Just wanted to introduce you all to a video of the first testrun off my latest project

http://smg.photobucket.com/albums/v127/m_kilde/?action=view&current=CLIP0012.flv

Mogens


----------



## slick95 (Aug 11, 2009)

Morgans,

Very Nice 

Really enjoy watching all those components moving in formation!

Well done Sir.

Jeff


----------



## Maryak (Aug 11, 2009)

Mogens,

Very very nice :bow: :bow: :bow: (one for each cylinder)

Whose plan/design ???

Barstock or castings ???

Sorry to be such a nosy parker. 

Best Regards
Bob


----------



## CrewCab (Aug 11, 2009)

WOW  Thm: ............. good work, and a nice running engine 

What chance of a build log 8)

CC


----------



## zeeprogrammer (Aug 11, 2009)

I really like those engines. Someday I'll build one. (When I can actually measure things correctly.)


----------



## Tin Falcon (Aug 11, 2009)

If I were to venture a guess they are his plans of bar stock.
Tin


----------



## b.lindsey (Aug 12, 2009)

Very nice indeed !! Thanks for sharing the video

Bill


----------



## itowbig (Aug 12, 2009)

me likes this engine very nice. if i could only build one my self scratch.gif oh well ill just have too keep practicing till im good enough.
thank you for the vidie it is nice to see them. :bow:


----------



## arnoldb (Aug 12, 2009)

Nice runner Mogens Thm:

Regards, Arnold


----------



## rake60 (Aug 12, 2009)

Nice build Mogens. :bow:

Rick


----------



## ChooChooMike (Aug 12, 2009)

:bow: :bow: :bow:

1 for each cylinder !! How does the triple expansion run on air ?

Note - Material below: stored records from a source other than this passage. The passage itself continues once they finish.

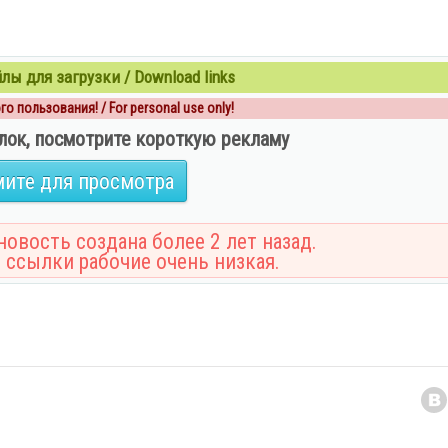
ы для загрузки / Download links
о пользования! / For personal use only!
лок, посмотрите короткую рекламу
ите для просмотра
овость создана более 2 лет назад.
 ссылки рабочие очень низкая.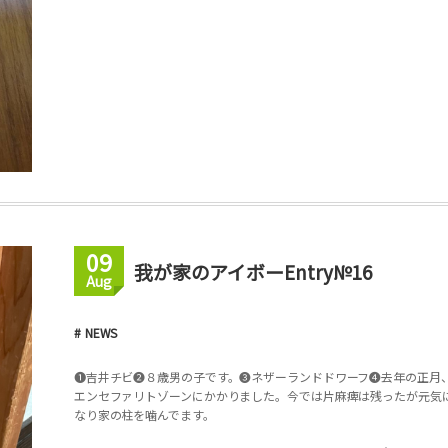
09
我が家のアイボーEntry№16
Aug
NEWS
❶吉井チビ❷８歳男の子です。❸ネザーランドドワーフ❹去年の正月
エンセファリトゾーンにかかりました。今では片麻痺は残ったが元気
なり家の柱を噛んでます。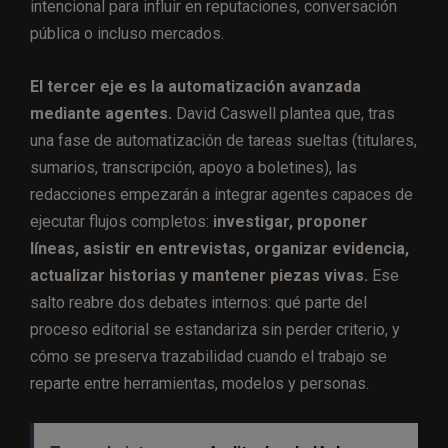
intencional para influir en reputaciones, conversación
pública o incluso mercados.
El tercer eje es la automatización avanzada
mediante agentes.
David Caswell plantea que, tras
una fase de automatización de tareas sueltas (titulares,
sumarios, transcripción, apoyo a boletines), las
redacciones empezarán a integrar agentes capaces de
ejecutar flujos completos:
investigar, proponer
líneas, asistir en entrevistas, organizar evidencia,
actualizar historias y mantener piezas vivas.
Ese
salto reabre dos debates internos: qué parte del
proceso editorial se estandariza sin perder criterio, y
cómo se preserva trazabilidad cuando el trabajo se
reparte entre herramientas, modelos y personas.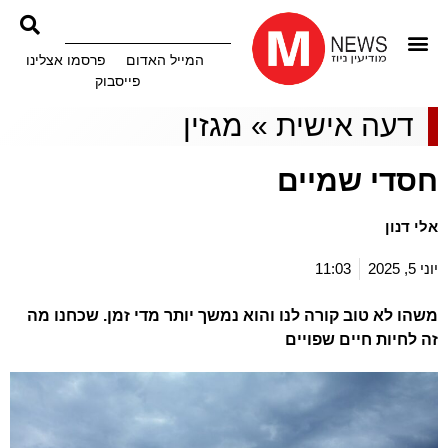
המייל האדום
פרסמו אצלינו
פייסבוק
דעה אישית
»
מגזין
חסדי שמיים
אלי דנון
יוני 5, 2025
11:03
משהו לא טוב קורה לנו והוא נמשך יותר מדי זמן. שכחנו מה
זה לחיות חיים שפויים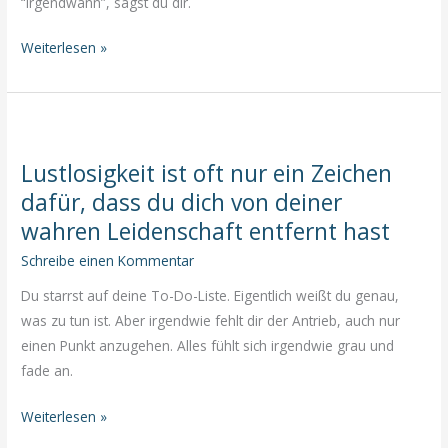
“Irgendwann”, sagst du dir.
Erinnere
Weiterlesen »
dich:
Dein
Leben
ist
Lustlosigkeit ist oft nur ein Zeichen
kostbar!
dafür, dass du dich von deiner
wahren Leidenschaft entfernt hast
Schreibe einen Kommentar
Du starrst auf deine To-Do-Liste. Eigentlich weißt du genau,
was zu tun ist. Aber irgendwie fehlt dir der Antrieb, auch nur
einen Punkt anzugehen. Alles fühlt sich irgendwie grau und
fade an.
Lustlosigkeit
Weiterlesen »
ist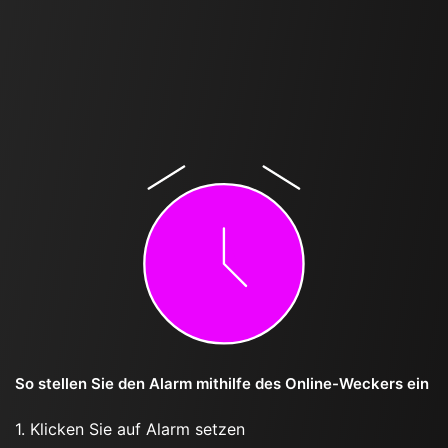
So stellen Sie den Alarm mithilfe des Online-Weckers ein
1. Klicken Sie auf Alarm setzen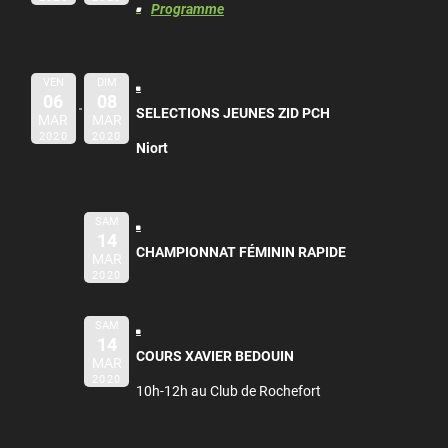
Programme
VEN
DIM
06
08
SELECTIONS JEUNES ZID PCH
MAR
MAR
2020
2020
Niort
SAM
14
CHAMPIONNAT FÉMININ RAPIDE
MAR
2020
SAM
14
COURS XAVIER BEDOUIN
MAR
2020
10h-12h au Club de Rochefort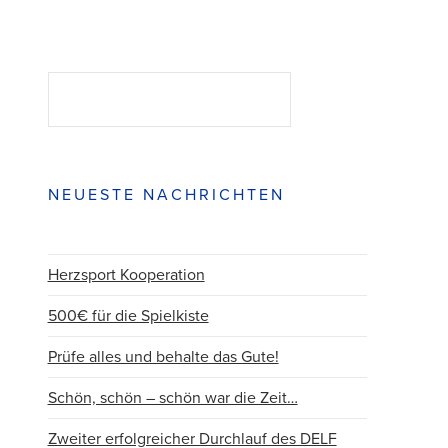
Suchen
SUCHEN
NEUESTE NACHRICHTEN
Herzsport Kooperation
500€ für die Spielkiste
Prüfe alles und behalte das Gute!
Schön, schön – schön war die Zeit…
Zweiter erfolgreicher Durchlauf des DELF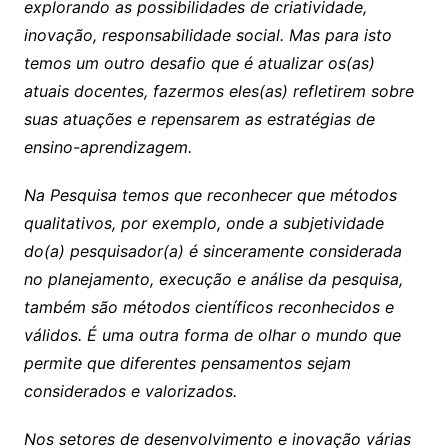
explorando as possibilidades de criatividade,
inovação, responsabilidade social. Mas para isto
temos um outro desafio que é atualizar os(as)
atuais docentes, fazermos eles(as) refletirem sobre
suas atuações e repensarem as estratégias de
ensino-aprendizagem.
Na Pesquisa temos que reconhecer que métodos
qualitativos, por exemplo, onde a subjetividade
do(a) pesquisador(a) é sinceramente considerada
no planejamento, execução e análise da pesquisa,
também são métodos científicos reconhecidos e
válidos. É uma outra forma de olhar o mundo que
permite que diferentes pensamentos sejam
considerados e valorizados.
Nos setores de desenvolvimento e inovação várias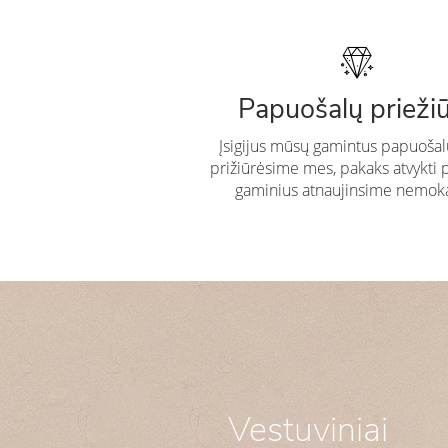
Papuošalų prieži
Įsigijus mūsų gamintus papuošal
prižiūrėsime mes, pakaks atvykti 
gaminius atnaujinsime nemok
Vestuviniai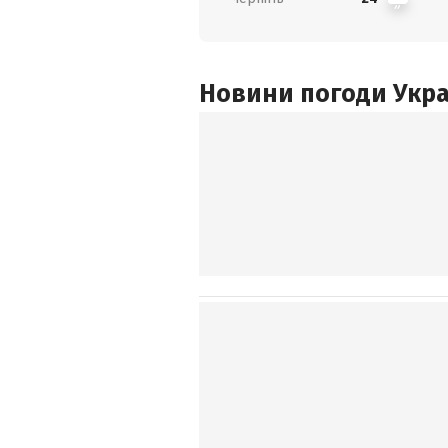
Новини погоди Украї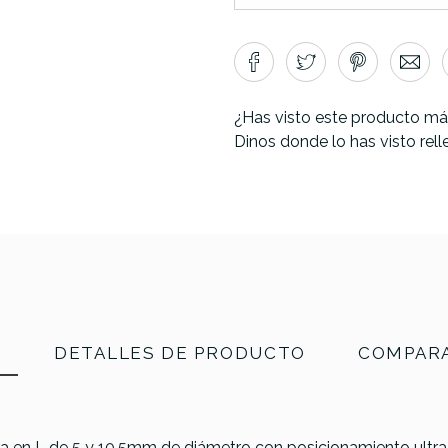
¿Has visto este producto má
Dinos donde lo has visto rel
N
DETALLES DE PRODUCTO
COMPARA
 en L de 5 y 10.5mm de diámetro con posicionamiento ultra a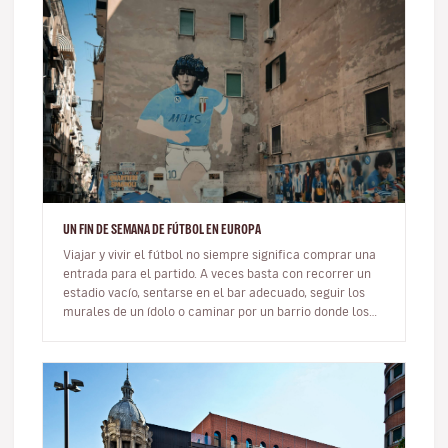
UN FIN DE SEMANA DE FÚTBOL EN EUROPA
Viajar y vivir el fútbol no siempre significa comprar una
entrada para el partido. A veces basta con recorrer un
estadio vacío, sentarse en el bar adecuado, seguir los
murales de un ídolo o caminar por un barrio donde los
colores…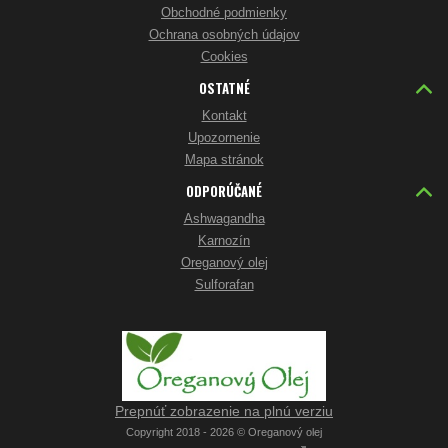
Obchodné podmienky
Ochrana osobných údajov
Cookies
OSTATNÉ
Kontakt
Upozornenie
Mapa stránok
ODPORÚČANÉ
Ashwagandha
Karnozín
Oreganový olej
Sulforafan
Prepnúť zobrazenie na plnú verziu
Copyright 2018 - 2026 © Oreganový olej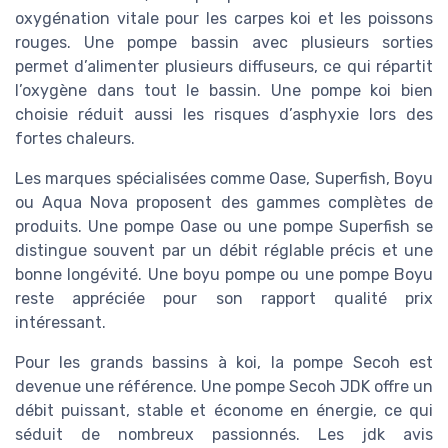
oxygénation vitale pour les carpes koi et les poissons
rouges. Une pompe bassin avec plusieurs sorties
permet d’alimenter plusieurs diffuseurs, ce qui répartit
l’oxygène dans tout le bassin. Une pompe koi bien
choisie réduit aussi les risques d’asphyxie lors des
fortes chaleurs.
Les marques spécialisées comme Oase, Superfish, Boyu
ou Aqua Nova proposent des gammes complètes de
produits. Une pompe Oase ou une pompe Superfish se
distingue souvent par un débit réglable précis et une
bonne longévité. Une boyu pompe ou une pompe Boyu
reste appréciée pour son rapport qualité prix
intéressant.
Pour les grands bassins à koi, la pompe Secoh est
devenue une référence. Une pompe Secoh JDK offre un
débit puissant, stable et économe en énergie, ce qui
séduit de nombreux passionnés. Les jdk avis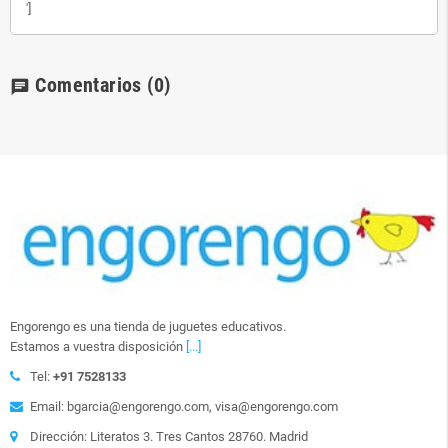
']
Comentarios
(0)
chat
Engorengo es una tienda de juguetes educativos.
Estamos a vuestra disposición
[...]
Tel:
+91 7528133
Email: bgarcia@engorengo.com, visa@engorengo.com
Dirección: Literatos 3. Tres Cantos 28760. Madrid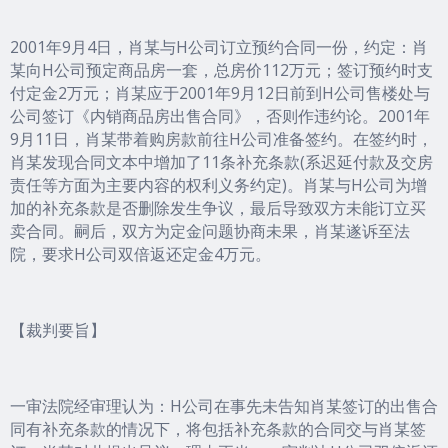
2001年9月4日，肖某与H公司订立预约合同一份，约定：肖
某向H公司预定商品房一套，总房价112万元；签订预约时支
付定金2万元；肖某应于2001年9月12日前到H公司售楼处与
公司签订《内销商品房出售合同》，否则作违约论。2001年
9月11日，肖某带着购房款前往H公司准备签约。在签约时，
肖某发现合同文本中增加了11条补充条款(系迟延付款及交房
责任等方面为主要内容的权利义务约定)。肖某与H公司为增
加的补充条款是否删除发生争议，最后导致双方未能订立买
卖合同。嗣后，双方为定金问题协商未果，肖某遂诉至法
院，要求H公司双倍返还定金4万元。
【裁判要旨】
一审法院经审理认为：H公司在事先未告知肖某签订的出售合
同有补充条款的情况下，将包括补充条款的合同交与肖某签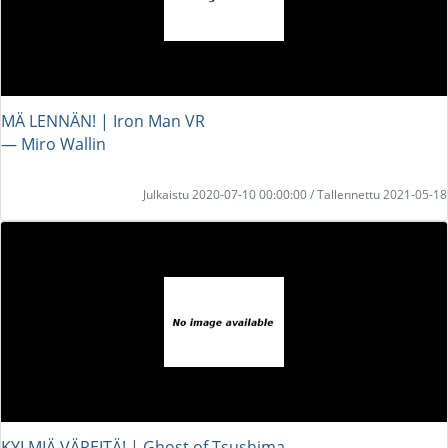
MÄ LENNÄN! | Iron Man VR
― Miro Wallin
Julkaistu 2020-07-10 00:00:00 / Tallennettu 2021-05-18
KYLMIÄ VÄREITÄ! | Ghost of Tsushima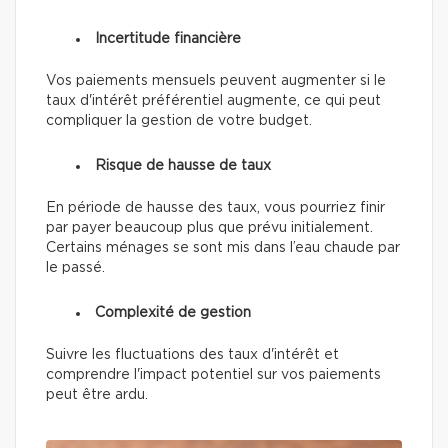
Incertitude financière
Vos paiements mensuels peuvent augmenter si le
taux d'intérêt préférentiel augmente, ce qui peut
compliquer la gestion de votre budget.
Risque de hausse de taux
En période de hausse des taux, vous pourriez finir
par payer beaucoup plus que prévu initialement.
Certains ménages se sont mis dans l’eau chaude par
le passé.
Complexité de gestion
Suivre les fluctuations des taux d'intérêt et
comprendre l'impact potentiel sur vos paiements
peut être ardu.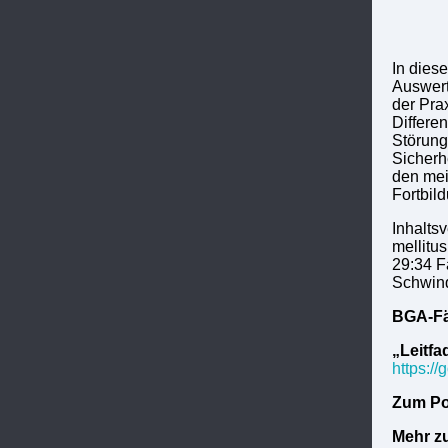
In dies
Auswert
der Pra
Differe
Störung
Sicherh
den mei
Fortbil
Inhaltsv
mellitus
29:34 F
Schwind
BGA-Fä
„Leitf
https:/
Zum Po
Mehr z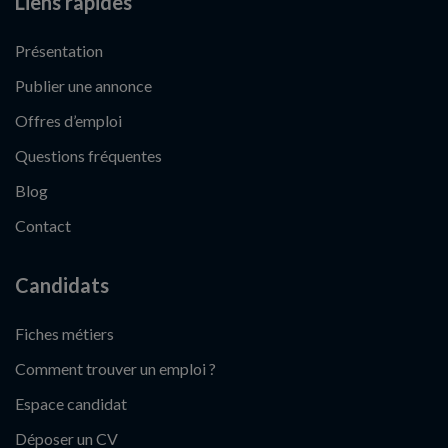
Liens rapides
Présentation
Publier une annonce
Offres d’emploi
Questions fréquentes
Blog
Contact
Candidats
Fiches métiers
Comment trouver un emploi ?
Espace candidat
Déposer un CV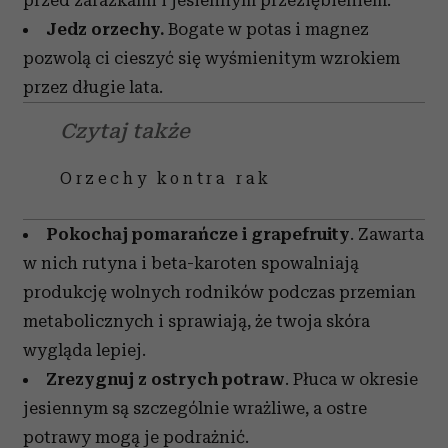
przed zarazkami i jesiennym przeziębieniem.
Jedz orzechy.
Bogate w potas i magnez
pozwolą ci cieszyć się wyśmienitym wzrokiem
przez długie lata.
Czytaj także
Orzechy kontra rak
Pokochaj pomarańcze i grapefruity
. Zawarta
w nich rutyna i beta-karoten spowalniają
produkcję wolnych rodników podczas przemian
metabolicznych i sprawiają, że twoja skóra
wygląda lepiej.
Zrezygnuj z ostrych potraw
. Płuca w okresie
jesiennym są szczególnie wrażliwe, a ostre
potrawy mogą je podrażnić.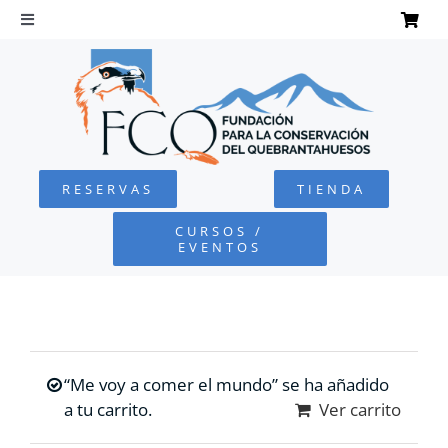
Saltar
al
Toggle
Navigation
contenido
INICIO
QUEBRANTAHUESOS
RESERVAS
TIENDA
FUNDACIÓN
CURSOS /
EVENTOS
PROYECTOS
DEFENSA AMBIENTAL
“Me voy a comer el mundo” se ha añadido
COLABORA
a tu carrito.
Ver carrito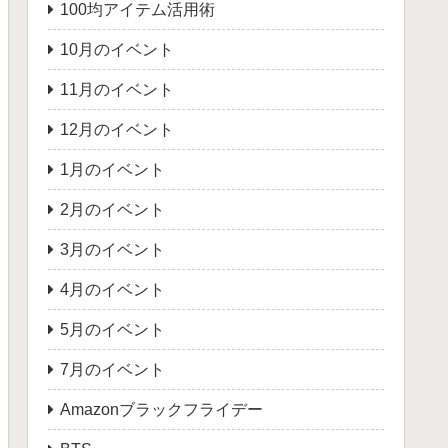
100均アイテム活用術
10月のイベント
11月のイベント
12月のイベント
1月のイベント
2月のイベント
3月のイベント
4月のイベント
5月のイベント
7月のイベント
Amazonブラックフライデー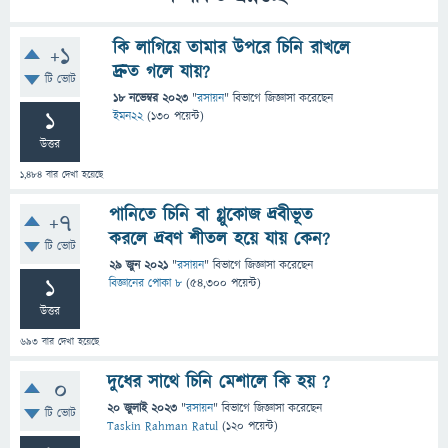
কি লাগিয়ে তামার উপরে চিনি রাখলে
+1
দ্রুত গলে যায়?
টি ভোট
18 নভেম্বর 2023
"
রসায়ন
" বিভাগে
জিজ্ঞাসা
করেছেন
1
ইমন22
(
130
পয়েন্ট)
উত্তর
1,484
বার দেখা হয়েছে
পানিতে চিনি বা গ্লুকোজ দ্রবীভূত
+7
করলে দ্রবণ শীতল হয়ে যায় কেন?
টি ভোট
29 জুন 2021
"
রসায়ন
" বিভাগে
জিজ্ঞাসা
করেছেন
1
বিজ্ঞানের পোকা ৮
(
54,300
পয়েন্ট)
উত্তর
693
বার দেখা হয়েছে
দুধের সাথে চিনি মেশালে কি হয় ?
0
20 জুলাই 2023
"
রসায়ন
" বিভাগে
জিজ্ঞাসা
করেছেন
টি ভোট
Taskin Rahman Ratul
(
120
পয়েন্ট)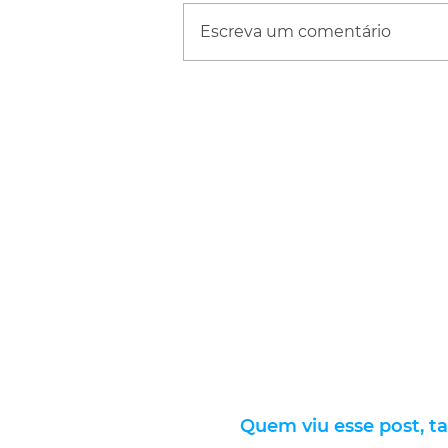
Escreva um comentário
Quem viu esse post, t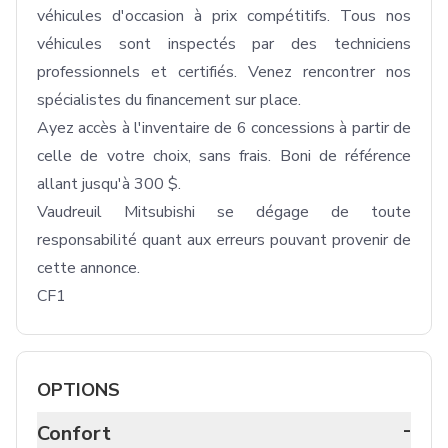
véhicules d'occasion à prix compétitifs. Tous nos 
véhicules sont inspectés par des techniciens 
professionnels et certifiés. Venez rencontrer nos 
spécialistes du financement sur place.

Ayez accès à l'inventaire de 6 concessions à partir de 
celle de votre choix, sans frais. Boni de référence 
allant jusqu'à 300 $.

Vaudreuil Mitsubishi se dégage de toute 
responsabilité quant aux erreurs pouvant provenir de 
cette annonce.

CF1
OPTIONS
-
Confort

Folks, check out some of Mogen's engine pictures at :

http://smg.photobucket.com/albums/v127/m_kilde/

and Mogen's web site :

http://m_kilde.skysite.dk/


----------



## ozzie46 (Aug 12, 2009)

Very Nice.

 Mogen has been published in "Home Shop Machinist".
 I have read a few of his articles in some back issues a friend let me borrow. Does good work without a mill as I recall, just a milling attachment for his lathe. 

 Do you still just use the milling attachment or did you get a mill? Just curious. Uh,make that nosy. ;D ;D ;D

 Ron


----------



## m_kilde (Aug 14, 2009)

Hi Everyone

Thank you for all the kind words.

The engine is build from bar stock, and the design is mine.

The expansion of gasses will not actually work when running on compressed air, as I do, but the engine will never the less run, as you can see.

To finish the project, I will now dimantle the hole engine, touch up all parts, and reassemble with gaskets and do the final "running in"

I have started to write an article on building this engine, and hope to have this article plublished.

Thanks again


----------